Perché i numeri dicono proprio il contrario, invece. Dicono che si sta cercando e creando appositamente una scuola facile, che non prepari nessuno, che insegni a sognare soltanto i sogni facili, quelli un po’ televisivi e un po’ ballerini che hanno fatto e stanno facendo la fortuna di chi non si è guadagnato nessun merito; perché il merito, al di là delle dichiarazioni, è l’unico tasto che questa vicenda non ha mai toccato.

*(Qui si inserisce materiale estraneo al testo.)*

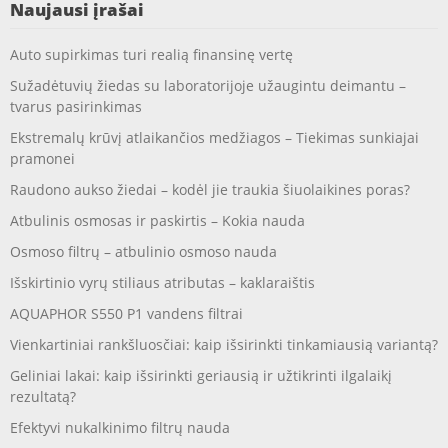
Naujausi įrašai
Auto supirkimas turi realią finansinę vertę
Sužadėtuvių žiedas su laboratorijoje užaugintu deimantu –
tvarus pasirinkimas
Ekstremalų krūvį atlaikančios medžiagos – Tiekimas sunkiajai
pramonei
Raudono aukso žiedai – kodėl jie traukia šiuolaikines poras?
Atbulinis osmosas ir paskirtis – Kokia nauda
Osmoso filtrų – atbulinio osmoso nauda
Išskirtinio vyrų stiliaus atributas – kaklaraištis
AQUAPHOR S550 P1 vandens filtrai
Vienkartiniai rankšluosčiai: kaip išsirinkti tinkamiausią variantą?
Geliniai lakai: kaip išsirinkti geriausią ir užtikrinti ilgalaikį
rezultatą?
Efektyvi nukalkinimo filtrų nauda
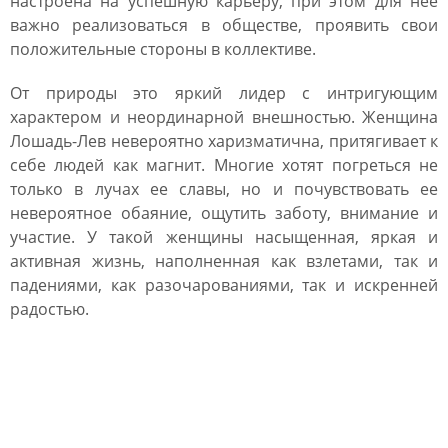
настроена на успешную карьеру, при этом для нее
важно реализоваться в обществе, проявить свои
положительные стороны в коллективе.
От природы это яркий лидер с интригующим
характером и неординарной внешностью. Женщина
Лошадь-Лев невероятно харизматична, притягивает к
себе людей как магнит. Многие хотят погреться не
только в лучах ее славы, но и почувствовать ее
невероятное обаяние, ощутить заботу, внимание и
участие. У такой женщины насыщенная, яркая и
активная жизнь, наполненная как взлетами, так и
падениями, как разочарованиями, так и искренней
радостью.
Женщина Лошадь Дева:
характеристика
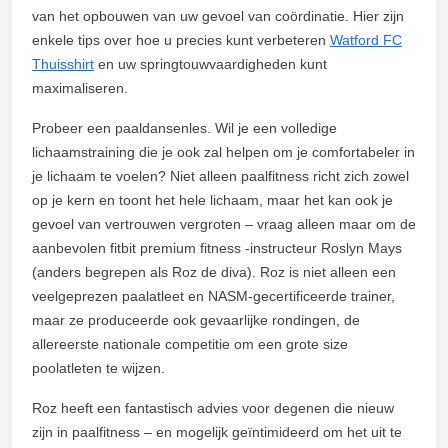
van het opbouwen van uw gevoel van coördinatie. Hier zijn
enkele tips over hoe u precies kunt verbeteren
Watford FC
Thuisshirt
en uw springtouwvaardigheden kunt
maximaliseren.
Probeer een paaldansenles. Wil je een volledige
lichaamstraining die je ook zal helpen om je comfortabeler in
je lichaam te voelen? Niet alleen paalfitness richt zich zowel
op je kern en toont het hele lichaam, maar het kan ook je
gevoel van vertrouwen vergroten – vraag alleen maar om de
aanbevolen fitbit premium fitness -instructeur Roslyn Mays
(anders begrepen als Roz de diva). Roz is niet alleen een
veelgeprezen paalatleet en NASM-gecertificeerde trainer,
maar ze produceerde ook gevaarlijke rondingen, de
allereerste nationale competitie om een grote size
poolatleten te wijzen.
Roz heeft een fantastisch advies voor degenen die nieuw
zijn in paalfitness – en mogelijk geïntimideerd om het uit te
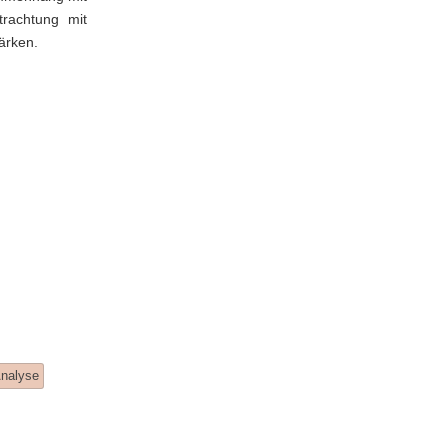
trachtung mit
ärken.
Analyse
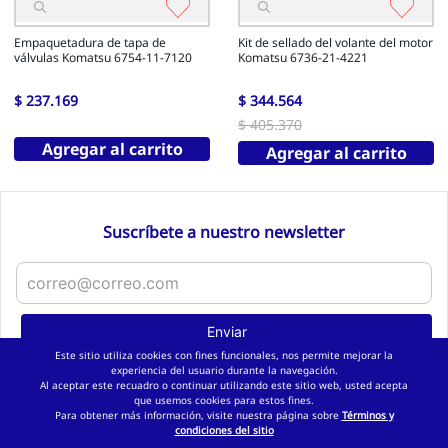
Empaquetadura de tapa de
Kit de sellado del volante del motor
válvulas Komatsu 6754-11-7120
Komatsu 6736-21-4221
$
237
.
169
$
344
.
564
$
405
.
370
Agregar al carrito
Agregar al carrito
Suscríbete a nuestro newsletter
Enviar
Este sitio utiliza cookies con fines funcionales, nos permite mejorar la
Aceptas
Tratamiento de datos personales
experiencia del usuario durante la navegación.
Al aceptar este recuadro o continuar utilizando este sitio web, usted acepta
que usemos cookies para estos fines.
Para obtener más información, visite nuestra página sobre
Términos y
condiciones del sitio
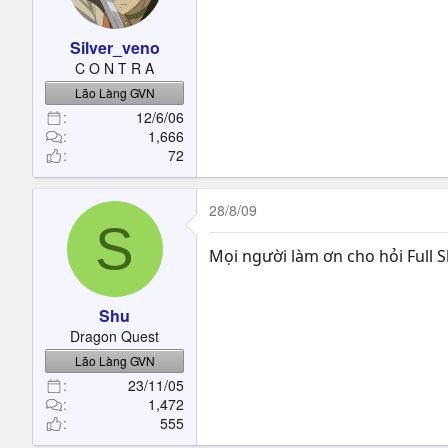
t
e
Silver_veno
r
C O N T R A
Lão Làng GVN
12/6/06
1,666
72
28/8/09
S
Mọi người làm ơn cho hỏi Full S
Shu
Dragon Quest
Lão Làng GVN
23/11/05
1,472
555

Una scuola così, che promuoverà sempre di più e sempre più facilmente, sarà inevitabilmente anche una «scuola di classe»: perché nessuno potrà affidarcisi per guadagnarsi una cultura e delle competenze su cui costruire il proprio futuro e grazie alle quali scommettere su se stesso. Conterà sempre di più di chi sei figlio, chi conosci, chi ti può presentare: conteranno ancora di più gli “agganci”, che brutta parola, perché la preparazione sarà per tutti livellata verso il basso.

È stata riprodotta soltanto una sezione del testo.